[[ STORED DATA open ]]

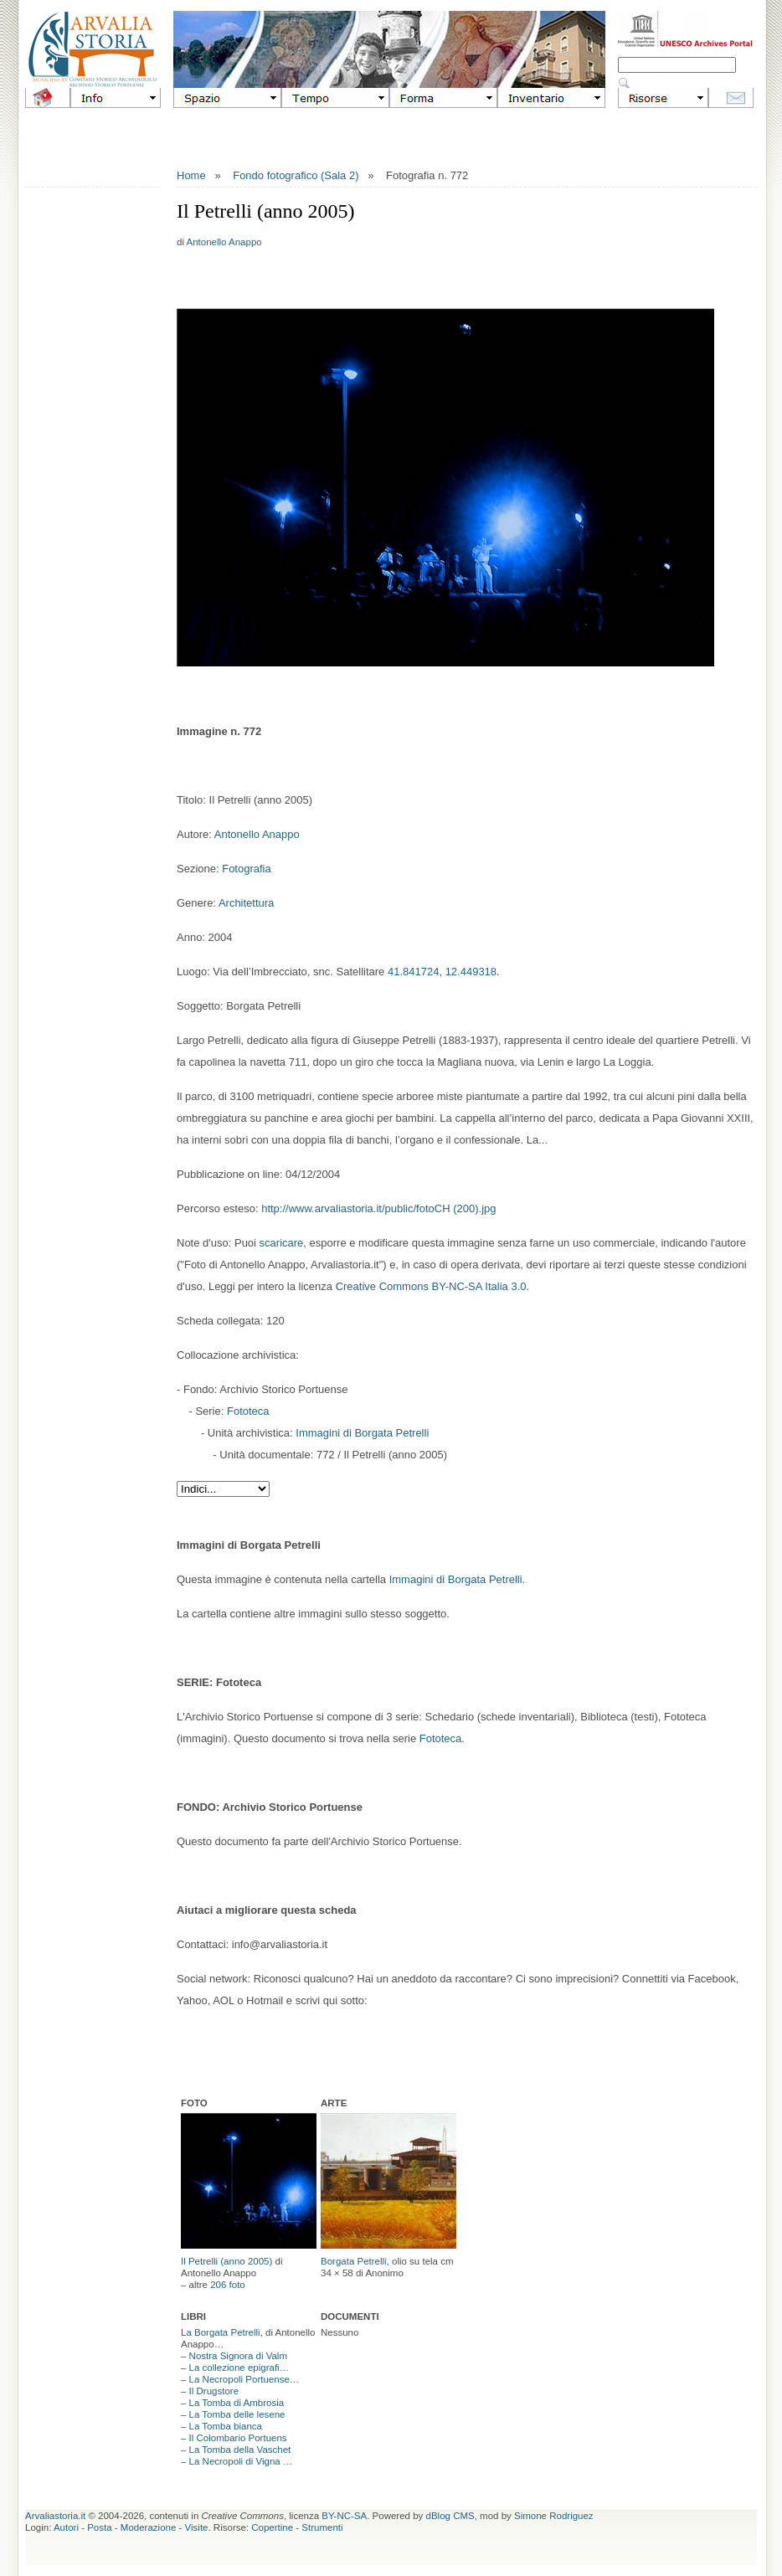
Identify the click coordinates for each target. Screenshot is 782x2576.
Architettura (246, 903)
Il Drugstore (214, 2391)
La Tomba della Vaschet (240, 2450)
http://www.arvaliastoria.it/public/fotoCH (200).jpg (378, 1208)
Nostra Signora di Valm (238, 2356)
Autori (66, 2527)
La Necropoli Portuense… (244, 2379)
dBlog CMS (450, 2516)
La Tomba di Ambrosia (237, 2403)
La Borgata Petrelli (220, 2332)
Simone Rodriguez (554, 2516)
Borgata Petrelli (354, 2261)
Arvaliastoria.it (55, 2516)
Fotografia (246, 868)
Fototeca (248, 1411)
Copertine (272, 2527)
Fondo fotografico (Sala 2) (295, 175)
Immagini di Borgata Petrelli (362, 1433)
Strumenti (321, 2527)
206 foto (227, 2285)
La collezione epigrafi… (239, 2368)
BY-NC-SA (344, 2516)
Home (191, 175)
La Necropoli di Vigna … (241, 2461)
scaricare (282, 1243)
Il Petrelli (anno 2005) (226, 2261)
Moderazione (148, 2527)
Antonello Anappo (224, 242)
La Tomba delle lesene (237, 2414)
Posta (99, 2527)
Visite (196, 2527)
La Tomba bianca (225, 2426)
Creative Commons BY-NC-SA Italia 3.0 (431, 1286)
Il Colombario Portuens (238, 2438)
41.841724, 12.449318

[[ STORED DATA closed ]]

*WORK ORDER*. Check each line of the data above for the string "Tomba", and copy the ones that have it.

*EXPECTED ANSWER*.
La Tomba della Vaschet (240, 2450)
La Tomba di Ambrosia (237, 2403)
La Tomba delle lesene (237, 2414)
La Tomba bianca (225, 2426)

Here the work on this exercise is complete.